:: What you have to do ::
Below is a listing. Write out exactly its lines between the one holding "APÉRO DE RENTRÉ 2026 - 10 SEPTEMBRE 2026" and the one holding "Politique de confidentialité", inclusive.

:: The input ::
============

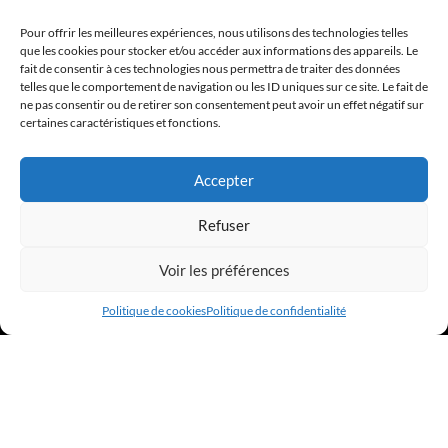
PROCHAIN ÉVÈNEMENT
Pour offrir les meilleures expériences, nous utilisons des technologies telles
que les cookies pour stocker et/ou accéder aux informations des appareils. Le
fait de consentir à ces technologies nous permettra de traiter des données
APÉRO DE RENTRÉ 2026 - 10 SEPTEMBRE 2026
telles que le comportement de navigation ou les ID uniques sur ce site. Le fait de
ne pas consentir ou de retirer son consentement peut avoir un effet négatif sur
certaines caractéristiques et fonctions.
Accepter
Refuser
Voir les préférences
Politique de cookies
Politique de confidentialité
Copyright © 2026 - Site réalisé par Hexapod Studio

============

:: Answer for this exercise ::
APÉRO DE RENTRÉ 2026 - 10 SEPTEMBRE 2026
telles que le comportement de navigation ou les ID uniques sur ce site. Le fait de
ne pas consentir ou de retirer son consentement peut avoir un effet négatif sur
certaines caractéristiques et fonctions.
Accepter
Refuser
Voir les préférences
Politique de cookies
Politique de confidentialité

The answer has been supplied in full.